Now we know: a deal – any deal – is clearly better than no deal. After a frantic overnight scramble to agree the wording and the Prime Minister’s dramatic early hours’ flight to Brussels, the EU’s leaders are now willing to draw a line under phase one of the Brexit negotiations. Below, Iain Begg (LSE) explains the deal that has been struck in more detail.
Whistling up a deal?
Unless something unravels, we can expect the European Council, meeting on the 14th and 15th of December, to fire the starting-gun on negotiations about the future relationship between the UK and the EU. True, the fifteen-page document summarising what was agreed does state, twice, the ‘caveat that nothing is agreed until everything is agreed’, but there is unlikely to be any appetite for prolonging the agony.
Theresa May can take credit for bringing matters back from the brink by finding a formula to placate the DUP and agreeing to go well beyond what she offered as a financial settlement in her Florence speech, barely two months ago. She seems, so far, also to have seen off the hardliners in her own party. However, in classic EU style, there are fudges and ambiguities in the text, some of which may come back to haunt her.
On Ireland, the language about the commitment to the peace process and the Good Friday agreement is stirring and there is an unequivocal statement of the UK’s ‘guarantee of avoiding a hard border’. This sits alongside a statement that ‘the United Kingdom will ensure that no new regulatory barriers develop between Northern Ireland and the rest of the United Kingdom’ without the agreement of the Northern Ireland authorities.
The text refers to achieving these twin aims through the ‘overall EU-UK relationship’, but what is far from clear is how. The inexorable logic of the UK not being in the customs union and having no barriers between Northern Ireland and Great Britain still applies: there has to be some form of border in Ireland. The solution proposed is that ‘in the next phase work will continue in a distinct strand of the negotiations on the detailed arrangements required to give them effect’. To revert to a metaphor often heard during the years of the euro crisis, the can has been kicked down the road.
the UK has largely caved-in to what the EU had demanded
When it comes to the divorce bill, the UK has largely caved-in to what the EU had demanded from the outset by agreeing ‘a methodology for the financial settlement’. There is no explicit figure for how much, but finance ministers in other EU countries will have a pretty shrewd idea of what it means for them.
Briefings from No. 10 suggest the overall amount, to be spread over many years, may be just shy of £40 billion. The modest rise in the value of sterling this week helps because it means (at today’s exchange rate) fewer pounds will be needed to pay the bill, but the suspicion has to be that the eventual figure will be somewhat higher given what is detailed in the ‘methodology’.
Key elements of the deal are left deliberately vague. For example, in a major concession compared with the Florence speech, the UK has now accepted ‘it will contribute its share of the financing of the budgetary commitments outstanding at 31 December 2020’. This leaves open what the relevant share is.
Similarly, hidden away in footnote 9 of the document is a technical statement about the assumptions regarding the interest rate to be used to calculate the EU’s lability for staff pensions, although the mere presence of the footnote must be interpreted to mean the UK has accepted it will have to pay. In essence, if interest rates return to more normal levels, a lower pension pot will be enough to generate the income required to pay retired EU staff.

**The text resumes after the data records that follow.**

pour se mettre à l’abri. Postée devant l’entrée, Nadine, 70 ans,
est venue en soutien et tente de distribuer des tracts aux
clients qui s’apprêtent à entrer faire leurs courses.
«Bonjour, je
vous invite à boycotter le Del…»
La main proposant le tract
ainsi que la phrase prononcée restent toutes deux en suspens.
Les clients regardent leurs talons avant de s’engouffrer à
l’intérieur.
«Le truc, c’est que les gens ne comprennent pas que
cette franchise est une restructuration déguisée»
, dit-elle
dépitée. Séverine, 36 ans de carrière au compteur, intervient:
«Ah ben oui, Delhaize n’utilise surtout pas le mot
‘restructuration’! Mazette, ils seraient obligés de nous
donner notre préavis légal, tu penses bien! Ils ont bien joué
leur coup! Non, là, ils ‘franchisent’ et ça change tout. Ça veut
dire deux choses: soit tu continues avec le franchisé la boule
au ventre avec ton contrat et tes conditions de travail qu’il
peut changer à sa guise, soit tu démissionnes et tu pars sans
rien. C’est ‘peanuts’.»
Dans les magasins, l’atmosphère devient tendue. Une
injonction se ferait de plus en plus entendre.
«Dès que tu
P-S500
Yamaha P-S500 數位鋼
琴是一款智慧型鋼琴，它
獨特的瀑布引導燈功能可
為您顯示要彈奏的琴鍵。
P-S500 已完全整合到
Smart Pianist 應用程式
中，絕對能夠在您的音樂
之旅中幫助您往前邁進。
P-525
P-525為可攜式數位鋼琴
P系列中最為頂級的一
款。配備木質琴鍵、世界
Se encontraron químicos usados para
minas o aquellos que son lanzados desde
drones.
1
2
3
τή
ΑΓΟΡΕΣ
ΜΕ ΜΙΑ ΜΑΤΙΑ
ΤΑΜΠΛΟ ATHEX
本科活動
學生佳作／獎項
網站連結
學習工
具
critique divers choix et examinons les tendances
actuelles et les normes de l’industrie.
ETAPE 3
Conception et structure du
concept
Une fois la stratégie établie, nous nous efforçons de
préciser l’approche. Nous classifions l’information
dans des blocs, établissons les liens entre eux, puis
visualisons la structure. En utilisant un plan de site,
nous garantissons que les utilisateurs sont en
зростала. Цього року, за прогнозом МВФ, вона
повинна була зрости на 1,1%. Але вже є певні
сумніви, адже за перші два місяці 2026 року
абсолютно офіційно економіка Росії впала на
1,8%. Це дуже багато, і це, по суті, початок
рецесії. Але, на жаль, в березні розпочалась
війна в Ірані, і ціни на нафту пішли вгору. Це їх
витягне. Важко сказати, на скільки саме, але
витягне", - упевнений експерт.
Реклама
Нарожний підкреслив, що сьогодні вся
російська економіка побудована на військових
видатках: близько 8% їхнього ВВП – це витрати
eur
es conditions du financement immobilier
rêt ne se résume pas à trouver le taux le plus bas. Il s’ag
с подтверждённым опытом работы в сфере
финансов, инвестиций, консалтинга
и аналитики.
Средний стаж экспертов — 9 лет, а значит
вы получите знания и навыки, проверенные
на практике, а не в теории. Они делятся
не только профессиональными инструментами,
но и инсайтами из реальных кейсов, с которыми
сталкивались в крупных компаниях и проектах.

For the EU, facing the prospect of acrimonious negotiations about how to fill the hole left in its budget by the departure of the UK, a figure of the order of €40-50 billion will be a great relief. In round numbers, it will mean no need to fret for at least four years about whether the other net contributors have to pay more or recipients receive less.

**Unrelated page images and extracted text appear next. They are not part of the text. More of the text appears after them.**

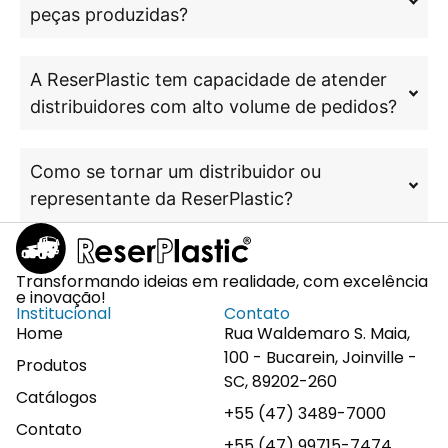
peças produzidas?
A ReserPlastic tem capacidade de atender
distribuidores com alto volume de pedidos?
Como se tornar um distribuidor ou
representante da ReserPlastic?
Transformando ideias em realidade, com excelência
e inovação!
Institucional
Contato
Home
Rua Waldemaro S. Maia,
100 - Bucarein, Joinville -
Produtos
SC, 89202-260
Catálogos
+55 (47) 3489-7000
Contato
+55 (47) 99715-7474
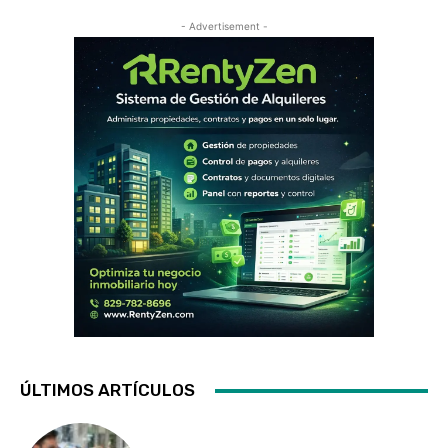
- Advertisement -
ÚLTIMOS ARTÍCULOS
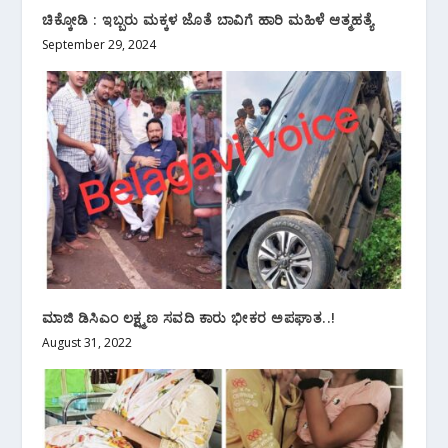
ಚಿಕ್ಕೋಡಿ : ಇಬ್ಬರು ಮಕ್ಕಳ ಜೊತೆ ಬಾವಿಗೆ ಹಾರಿ ಮಹಿಳೆ ಆತ್ಮಹತ್ಯೆ
September 29, 2024
ಮಾಜಿ ಡಿಸಿಎಂ ಲಕ್ಷ್ಮಣ ಸವದಿ ಕಾರು ಭೀಕರ ಅಪಘಾತ..!
August 31, 2022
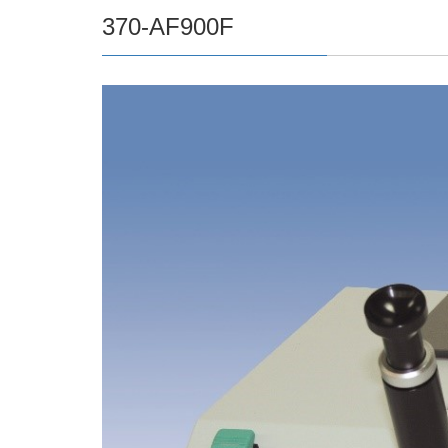
370-AF900F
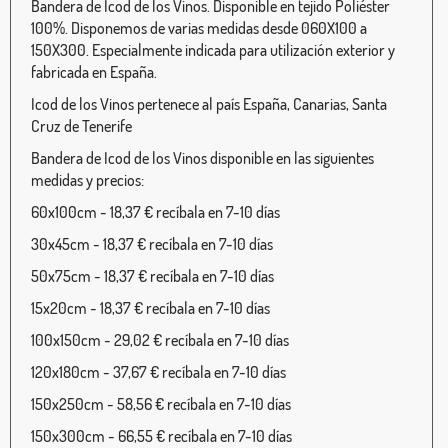
Bandera de Icod de los Vinos. Disponible en tejido Poliéster
100%. Disponemos de varias medidas desde 060X100 a
150X300. Especialmente indicada para utilización exterior y
fabricada en España.
Icod de los Vinos pertenece al país España, Canarias, Santa
Cruz de Tenerife
Bandera de Icod de los Vinos disponible en las siguientes
medidas y precios:
60x100cm - 18,37 € recíbala en 7-10 días
30x45cm - 18,37 € recíbala en 7-10 días
50x75cm - 18,37 € recíbala en 7-10 días
15x20cm - 18,37 € recíbala en 7-10 días
100x150cm - 29,02 € recíbala en 7-10 días
120x180cm - 37,67 € recíbala en 7-10 días
150x250cm - 58,56 € recíbala en 7-10 días
150x300cm - 66,55 € recíbala en 7-10 días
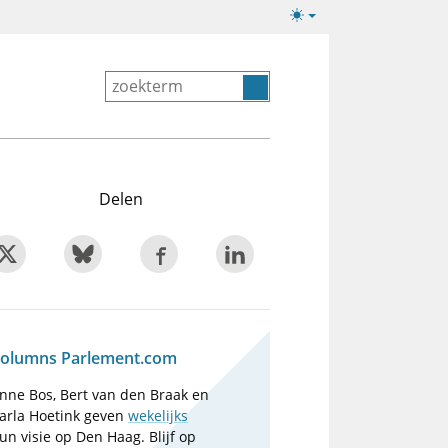
Lichte/donkere
weergave
Delen
olumns Parlement.com
nne Bos, Bert van den Braak en
arla Hoetink geven
wekelijks
un visie op Den Haag. Blijf op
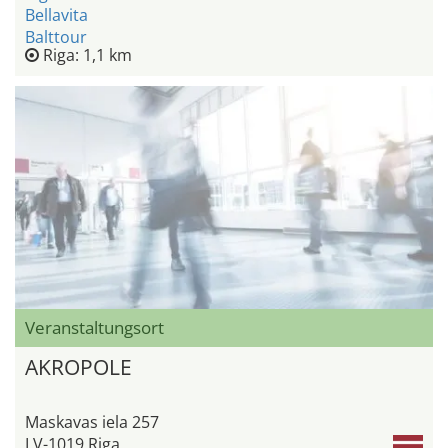
Bellavita
Balttour
Riga: 1,1 km
Veranstaltungsort
AKROPOLE
Maskavas iela 257
LV-1019 Riga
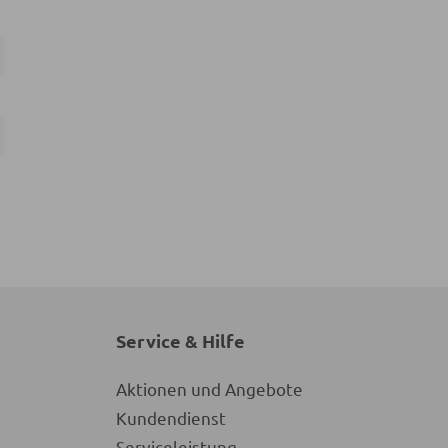
Service & Hilfe
Aktionen und Angebote
Kundendienst
Serviceleistung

In Brussels, they’ll be whistling now, but the tune will be Beethoven’s ode to joy
The EU, as many will recall, was once told it could ‘go whistle’ for the money. In Brussels, they’ll be whistling now, but the tune will be Beethoven’s ode to joy.
This post represents the views of the author and not those of the Brexit blog, nor the LSE. It first appeared on The UK in a Changing Europe.
Iain Begg is Professorial Research Fellow at the European Institute and Co-Director of the Dahrendorf Forum, London School of Economics and Political Science, and Senior Fellow on the UK Economic and Social Research Council’s initiative on The UK in a Changing Europe.